Information supplied:
------------------------------------

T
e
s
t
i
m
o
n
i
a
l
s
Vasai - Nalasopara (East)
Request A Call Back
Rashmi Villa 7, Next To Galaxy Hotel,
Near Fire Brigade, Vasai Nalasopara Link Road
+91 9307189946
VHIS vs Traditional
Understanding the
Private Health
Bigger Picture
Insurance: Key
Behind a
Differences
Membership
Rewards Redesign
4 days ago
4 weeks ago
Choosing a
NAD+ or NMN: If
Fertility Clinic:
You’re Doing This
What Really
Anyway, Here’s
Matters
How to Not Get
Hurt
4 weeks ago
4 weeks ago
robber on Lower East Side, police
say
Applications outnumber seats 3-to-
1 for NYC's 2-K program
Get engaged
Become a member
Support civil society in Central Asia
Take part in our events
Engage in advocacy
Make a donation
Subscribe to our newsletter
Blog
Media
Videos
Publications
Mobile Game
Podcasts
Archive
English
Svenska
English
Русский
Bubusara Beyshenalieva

------------------------------------

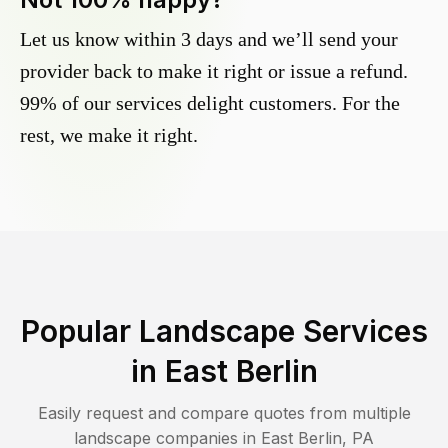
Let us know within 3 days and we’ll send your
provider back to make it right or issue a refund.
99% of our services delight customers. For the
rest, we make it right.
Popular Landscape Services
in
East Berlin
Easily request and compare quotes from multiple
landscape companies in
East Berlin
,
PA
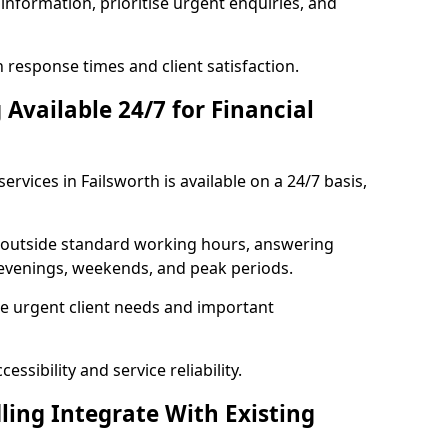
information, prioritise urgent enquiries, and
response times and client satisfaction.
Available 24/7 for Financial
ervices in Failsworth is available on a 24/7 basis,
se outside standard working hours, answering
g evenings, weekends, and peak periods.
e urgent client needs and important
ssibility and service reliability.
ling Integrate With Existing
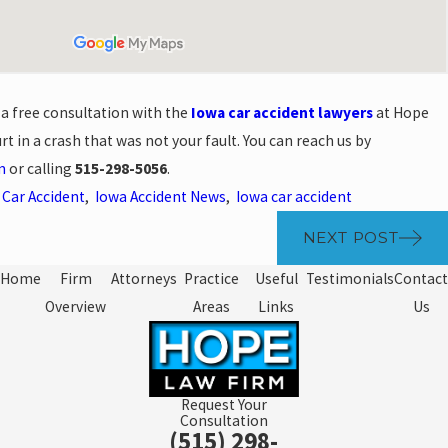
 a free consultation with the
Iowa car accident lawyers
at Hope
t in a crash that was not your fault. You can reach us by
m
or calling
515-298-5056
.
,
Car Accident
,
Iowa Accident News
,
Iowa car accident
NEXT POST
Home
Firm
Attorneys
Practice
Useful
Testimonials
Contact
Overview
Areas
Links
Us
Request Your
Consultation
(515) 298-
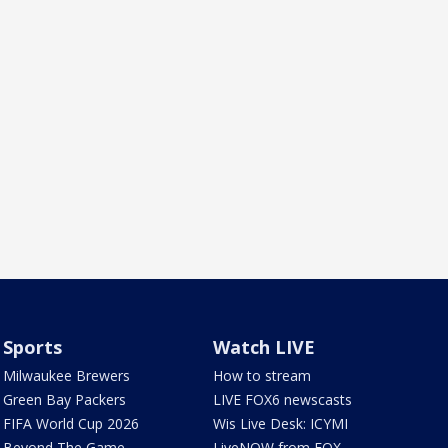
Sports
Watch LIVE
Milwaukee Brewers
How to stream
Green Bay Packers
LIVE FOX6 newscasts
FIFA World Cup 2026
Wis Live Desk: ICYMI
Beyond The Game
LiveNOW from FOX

------------------------------------

Brief: Retype only the lines above between the line with "How to Not Get" and the line with "Bubusara Beyshenalieva", counting those two lines as well, and keep every character as it is.

Exercise response:
How to Not Get
Hurt
4 weeks ago
4 weeks ago
robber on Lower East Side, police
say
Applications outnumber seats 3-to-
1 for NYC's 2-K program
Get engaged
Become a member
Support civil society in Central Asia
Take part in our events
Engage in advocacy
Make a donation
Subscribe to our newsletter
Blog
Media
Videos
Publications
Mobile Game
Podcasts
Archive
English
Svenska
English
Русский
Bubusara Beyshenalieva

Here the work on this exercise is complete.